Die neuen Hypertonie-Leitlinien der European Society of Cardiology (ESC) [1] nehmen die Gefahren von leicht bis moderat erhöhten Blutdruckwerten in den Blick und unterstreichen deutlicher als alle anderen Hypertonie-Leitlinien zuvor die Notwendigkeit einer frühen und strikteren Intervention. Das zeigt sich bereits in ihrem Titel. Lautete dieser bisher „Leitlinien zur Behandlung von arterieller Hypertonie“, sind es nun die „Leitlinien zur Behandlung von erhöhtem Blutdruck und Hypertonie“. Damit wird klar, dass nicht erst eine manifeste Bluthochdruckerkrankung (arterielle Hypertonie), die auch in dieser Leitlinie mit einem Schwellenwert von ≥140/90 mmHg definiert wird, diagnose- und therapiewürdig erscheint, sondern bereits Vorstadien. „Das ist sinnvoll“, erläutert Prof. Dr. Markus van der Giet, Vorsitzender der Deutschen Hochdruckliga, „denn wir wissen, dass auch schon Werte von 120–139 mmHg systolisch und 70–89 mmHg diastolisch mit einem erhöhten Risiko für Herz-Kreislauf-Erkrankungen einhergehen. Je nach individueller Risikokonstellation kann auch dann schon ein früherer Einsatz der Therapie erforderlich sein.“
Neues dreistufiges Diagnoseverfahren identifiziert Betroffene, die eine medikamentöse Therapie benötigen
Die neuen ESC-Leitlinien geben Ärztinnen und Ärzten konkrete Handlungsanweisungen an die Hand, um die schädigenden Auswirkungen des Risikofaktors Bluthochdruck auf Herz und Gefäße zu minimieren. Während bisher Patientinnen und Patienten mit Werten zwischen 120–139/70–89 mmHg quasi als „gesund“ galten und von der Ärztin/dem Arzt bestenfalls eine Empfehlung zu einer gesünderen Lebensweise mit auf den Weg bekamen, empfiehlt nun die ESC-Leitlinie ein dreistufiges „Diagnose-Vorgehen“, um abzuklären, ob die Patientin/der Patient vielleicht nicht doch schon einer blutdrucksenkenden medikamentösen Therapie bedarf:
1. Abfrage, ob etablierte Risikofaktoren vorliegen: Damit sind vor allem kardiovaskuläre oder renale Vorerkrankungen gemeint. Wer z. B. bereits einen Schlaganfall hatte, bedarf auch bei Blutdruckwerten vor allem ab 130 – 139 mmHg einer blutdrucksenkenden Therapie. Menschen, die keine etablierten Risikofaktoren haben, gehen in die nächste diagnostische Stufe.
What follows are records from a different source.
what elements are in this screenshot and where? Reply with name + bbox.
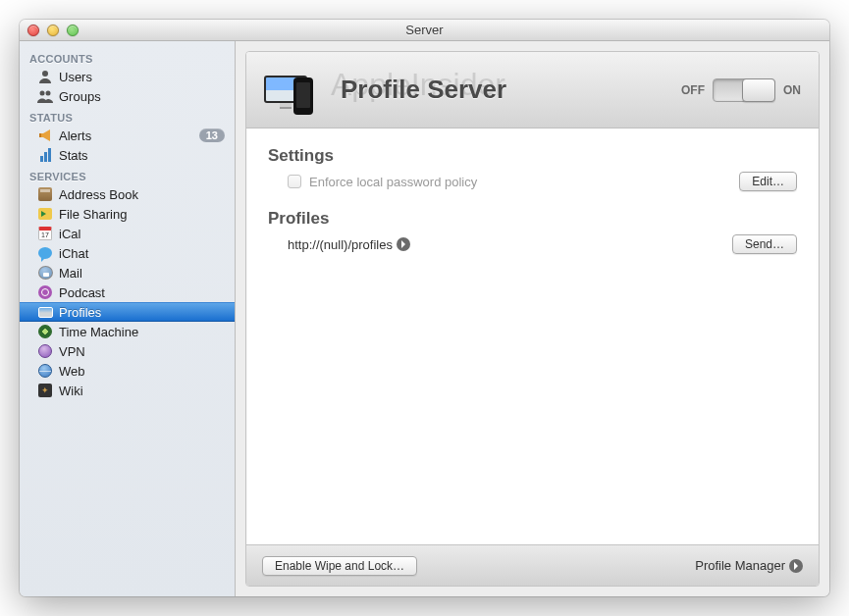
page-title: Profile Server	[341, 75, 667, 105]
profile-manager-link[interactable]: Profile Manager	[695, 558, 803, 573]
sidebar-item-label: Alerts	[59, 128, 91, 143]
titlebar: Server	[20, 20, 829, 41]
group-icon	[37, 88, 53, 104]
sidebar-item-vpn[interactable]: VPN	[20, 341, 235, 361]
panel-footer: Enable Wipe and Lock… Profile Manager	[246, 544, 819, 586]
profiles-heading: Profiles	[268, 209, 797, 229]
sidebar: ACCOUNTS Users Groups STATUS Alerts 13	[20, 41, 236, 596]
arrow-right-circle-icon	[789, 559, 803, 573]
book-icon	[37, 186, 53, 202]
sidebar-item-profiles[interactable]: Profiles	[20, 302, 235, 322]
panel-header: AppleInsider Profile Server OFF ON	[246, 52, 819, 128]
sidebar-item-label: File Sharing	[59, 207, 127, 222]
svg-point-2	[46, 91, 51, 96]
sidebar-item-label: Address Book	[59, 187, 138, 202]
enforce-checkbox[interactable]	[288, 175, 301, 188]
sidebar-item-podcast[interactable]: Podcast	[20, 282, 235, 302]
sidebar-item-ichat[interactable]: iChat	[20, 243, 235, 263]
svg-point-0	[42, 71, 48, 77]
sidebar-item-addressbook[interactable]: Address Book	[20, 184, 235, 204]
vpn-icon	[37, 343, 53, 359]
devices-icon	[264, 66, 327, 115]
service-toggle-group: OFF ON	[681, 78, 801, 102]
sidebar-item-alerts[interactable]: Alerts 13	[20, 126, 235, 145]
content-area: AppleInsider Profile Server OFF ON Setti…	[236, 41, 829, 596]
toggle-on-label: ON	[783, 83, 801, 97]
profiles-url: http://(null)/profiles	[288, 237, 393, 252]
service-toggle[interactable]	[713, 78, 775, 102]
sidebar-item-web[interactable]: Web	[20, 361, 235, 381]
sidebar-item-label: VPN	[59, 344, 85, 359]
sidebar-item-label: Users	[59, 70, 92, 84]
stamp-icon	[37, 265, 53, 281]
wiki-icon	[37, 383, 53, 398]
sidebar-item-label: iCal	[59, 227, 80, 241]
folder-share-icon	[37, 206, 53, 222]
calendar-icon: 17	[37, 226, 53, 241]
podcast-icon	[37, 284, 53, 300]
server-window: Server ACCOUNTS Users Groups STATUS	[20, 20, 829, 596]
edit-button[interactable]: Edit…	[739, 172, 797, 191]
person-icon	[37, 69, 53, 84]
enforce-row: Enforce local password policy	[288, 175, 477, 189]
service-panel: AppleInsider Profile Server OFF ON Setti…	[245, 51, 820, 587]
sidebar-item-label: Groups	[59, 89, 101, 104]
enforce-label: Enforce local password policy	[309, 175, 477, 189]
profiles-icon	[37, 304, 53, 320]
sidebar-item-label: iChat	[59, 246, 88, 261]
settings-heading: Settings	[268, 146, 797, 166]
send-button[interactable]: Send…	[732, 234, 797, 254]
sidebar-item-timemachine[interactable]: Time Machine	[20, 322, 235, 341]
toggle-off-label: OFF	[681, 83, 705, 97]
sidebar-item-label: Profiles	[59, 305, 101, 320]
section-header-accounts: ACCOUNTS	[20, 47, 235, 67]
profiles-url-row[interactable]: http://(null)/profiles	[288, 237, 410, 252]
profile-manager-label: Profile Manager	[695, 558, 785, 573]
chat-icon	[37, 245, 53, 261]
sidebar-item-label: Wiki	[59, 384, 83, 398]
sidebar-item-label: Web	[59, 364, 85, 379]
panel-body: Settings Enforce local password policy E…	[246, 128, 819, 544]
megaphone-icon	[37, 128, 53, 143]
timemachine-icon	[37, 324, 53, 339]
globe-icon	[37, 363, 53, 379]
sidebar-item-label: Podcast	[59, 285, 105, 300]
sidebar-item-stats[interactable]: Stats	[20, 145, 235, 165]
section-header-services: SERVICES	[20, 165, 235, 184]
enable-wipe-lock-button[interactable]: Enable Wipe and Lock…	[262, 556, 417, 576]
sidebar-item-users[interactable]: Users	[20, 67, 235, 86]
sidebar-item-label: Stats	[59, 148, 88, 163]
sidebar-item-wiki[interactable]: Wiki	[20, 381, 235, 400]
sidebar-item-filesharing[interactable]: File Sharing	[20, 204, 235, 224]
sidebar-item-label: Time Machine	[59, 325, 138, 339]
sidebar-item-label: Mail	[59, 266, 82, 281]
section-header-status: STATUS	[20, 106, 235, 126]
bars-icon	[37, 147, 53, 163]
sidebar-item-ical[interactable]: 17 iCal	[20, 224, 235, 243]
svg-point-1	[40, 91, 45, 96]
arrow-right-circle-icon	[397, 237, 410, 251]
window-title: Server	[20, 23, 829, 37]
alerts-badge: 13	[199, 128, 225, 142]
sidebar-item-groups[interactable]: Groups	[20, 86, 235, 106]
sidebar-item-mail[interactable]: Mail	[20, 263, 235, 282]
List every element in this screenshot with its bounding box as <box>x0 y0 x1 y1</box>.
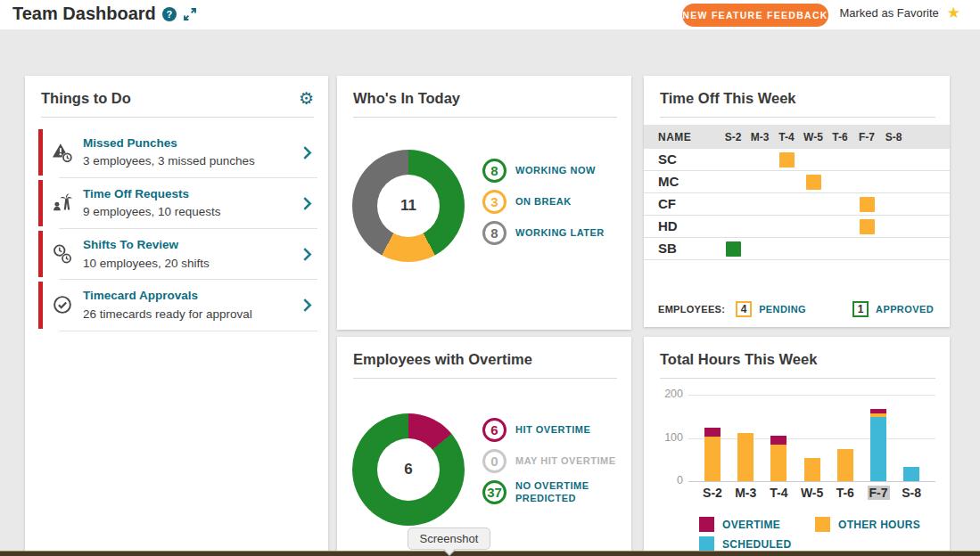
day-col-header: S-8 <box>880 131 907 143</box>
gear-icon[interactable]: ⚙ <box>299 90 314 107</box>
gridline <box>688 481 935 482</box>
bar-segment-scheduled <box>870 417 886 481</box>
legend-scheduled: SCHEDULED <box>699 536 815 552</box>
whos-in-donut-chart: 11 <box>352 150 465 262</box>
divider <box>660 117 935 118</box>
bar-segment-overtime <box>870 409 886 413</box>
things-to-do-card: Things to Do ⚙ Missed Punches 3 employee… <box>25 76 328 552</box>
legend-hit-overtime: 6 HIT OVERTIME <box>482 418 616 442</box>
on-break-count: 3 <box>482 190 506 214</box>
time-off-row: MC <box>644 171 950 193</box>
working-later-count: 8 <box>482 221 506 245</box>
time-off-card: Time Off This Week NAME S-2M-3T-4W-5T-6F… <box>644 76 950 327</box>
may-hit-overtime-count: 0 <box>482 449 506 473</box>
pending-label: PENDING <box>759 304 806 315</box>
overtime-donut-chart: 6 <box>352 413 465 526</box>
chevron-right-icon[interactable] <box>302 196 312 211</box>
other-hours-swatch <box>815 517 830 532</box>
x-axis-label: W-5 <box>796 486 828 500</box>
expand-icon[interactable] <box>183 7 197 21</box>
x-axis-label: T-6 <box>829 486 861 500</box>
time-off-rows: SCMCCFHDSB <box>644 149 950 260</box>
time-off-title: Time Off This Week <box>660 90 796 107</box>
todo-list: Missed Punches 3 employees, 3 missed pun… <box>25 129 328 331</box>
employee-initials: SB <box>658 241 677 256</box>
bottom-window-edge <box>0 551 980 556</box>
todo-item-title: Time Off Requests <box>83 187 189 200</box>
overtime-title: Employees with Overtime <box>353 351 532 368</box>
things-to-do-title: Things to Do <box>41 90 131 107</box>
title-wrap: Team Dashboard ? <box>12 4 197 24</box>
pending-count-box: 4 <box>736 301 752 317</box>
x-axis-label: T-4 <box>762 486 795 500</box>
gridline <box>688 438 935 439</box>
favorite-label: Marked as Favorite <box>839 6 938 20</box>
top-bar: Team Dashboard ? NEW FEATURE FEEDBACK Ma… <box>0 0 980 29</box>
day-col-header: S-2 <box>720 131 746 143</box>
x-axis-label: S-2 <box>696 486 729 500</box>
employee-initials: SC <box>658 151 677 167</box>
check-circle-icon <box>51 293 74 316</box>
todo-item-time-off-requests[interactable]: Time Off Requests 9 employees, 10 reques… <box>38 180 317 226</box>
whos-in-total: 11 <box>377 175 440 237</box>
help-icon[interactable]: ? <box>162 7 177 21</box>
approved-label: APPROVED <box>876 304 934 315</box>
total-hours-card: Total Hours This Week 2001000S-2M-3T-4W-… <box>644 337 950 552</box>
employee-initials: MC <box>658 174 679 189</box>
legend-other-hours: OTHER HOURS <box>815 517 920 532</box>
todo-item-timecard-approvals[interactable]: Timecard Approvals 26 timecards ready fo… <box>38 282 317 328</box>
scheduled-swatch <box>699 536 714 552</box>
approved-count-box: 1 <box>852 301 869 317</box>
legend-on-break: 3 ON BREAK <box>482 190 605 214</box>
whos-in-title: Who's In Today <box>353 90 460 107</box>
day-col-header: T-6 <box>827 131 853 143</box>
legend-overtime: OVERTIME <box>699 517 815 532</box>
chevron-right-icon[interactable] <box>302 247 312 262</box>
name-col-header: NAME <box>658 131 691 143</box>
divider <box>353 117 617 118</box>
new-feature-feedback-button[interactable]: NEW FEATURE FEEDBACK <box>682 4 828 27</box>
bar-segment-overtime <box>770 436 786 446</box>
gridline <box>688 395 935 396</box>
chevron-right-icon[interactable] <box>302 145 312 160</box>
legend-working-now: 8 WORKING NOW <box>482 159 605 183</box>
whos-in-legend: 8 WORKING NOW 3 ON BREAK 8 WORKING LATER <box>482 159 605 245</box>
bar-segment-other-hours <box>704 437 721 481</box>
time-off-header: NAME S-2M-3T-4W-5T-6F-7S-8 <box>644 125 950 149</box>
todo-item-subtitle: 26 timecards ready for approval <box>83 307 252 321</box>
x-axis-label: M-3 <box>729 486 762 500</box>
employee-initials: CF <box>658 196 676 211</box>
hit-overtime-count: 6 <box>482 418 506 442</box>
todo-item-subtitle: 10 employees, 20 shifts <box>83 257 210 270</box>
no-overtime-count: 37 <box>482 480 506 504</box>
time-off-mark-pending <box>806 175 821 190</box>
divider <box>59 228 317 229</box>
legend-working-later: 8 WORKING LATER <box>482 221 605 245</box>
day-col-header: F-7 <box>853 131 880 143</box>
chevron-right-icon[interactable] <box>302 298 312 313</box>
y-axis-tick: 0 <box>653 474 683 487</box>
double-clock-icon <box>51 242 74 266</box>
screenshot-tooltip: Screenshot <box>408 527 490 550</box>
bar-segment-other-hours <box>804 458 820 481</box>
bar-segment-scheduled <box>903 467 919 481</box>
palm-tree-person-icon <box>51 192 74 215</box>
page-title: Team Dashboard <box>12 4 156 24</box>
todo-item-missed-punches[interactable]: Missed Punches 3 employees, 3 missed pun… <box>38 129 317 176</box>
x-axis-label: F-7 <box>862 486 894 500</box>
todo-item-title: Shifts To Review <box>83 238 178 251</box>
x-axis-label: S-8 <box>895 486 927 500</box>
todo-item-shifts-to-review[interactable]: Shifts To Review 10 employees, 20 shifts <box>38 231 317 277</box>
time-off-row: HD <box>644 216 950 238</box>
employee-initials: HD <box>658 218 678 233</box>
day-col-header: M-3 <box>746 131 773 143</box>
bar-segment-other-hours <box>737 433 754 481</box>
time-off-row: SB <box>644 238 950 260</box>
star-icon[interactable]: ★ <box>947 5 960 20</box>
favorite-wrap: Marked as Favorite ★ <box>839 5 960 20</box>
day-col-header: W-5 <box>800 131 827 143</box>
whos-in-today-card: Who's In Today 11 8 WORKING NOW 3 ON BRE… <box>337 76 631 330</box>
legend-no-overtime: 37 NO OVERTIME PREDICTED <box>482 480 616 505</box>
bar-segment-other-hours <box>770 445 786 481</box>
y-axis-tick: 100 <box>653 431 683 444</box>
2. Abschätzung des individuellen kardiovaskulären 10-Jahres-Risikos. Dafür gibt es spezielle Punktescores (Score2 für Menschen im Alter von 40 – 69 Jahren bzw. Score2-OP für Menschen ≥70 Jahre), die anhand von Fragebögen errechnet werden und das Risiko beziffern. Beide bilden die Basis eines Online-Score-Rechners, der auch in deutscher Sprache zur Verfügung steht [2]. Die Empfehlung der Leitlinie lautet: Beträgt das Risiko ≥10%, ist eine blutdrucksenkende Therapie vor allem ab 130 – 139 mmHg notwendig. Liegt das Risiko unter 5%, ist keine Therapie erforderlich. Bei Menschen, deren Risiko zwischen 5 und 10% liegt, wird die dritte diagnostische Stufe angeschlossen.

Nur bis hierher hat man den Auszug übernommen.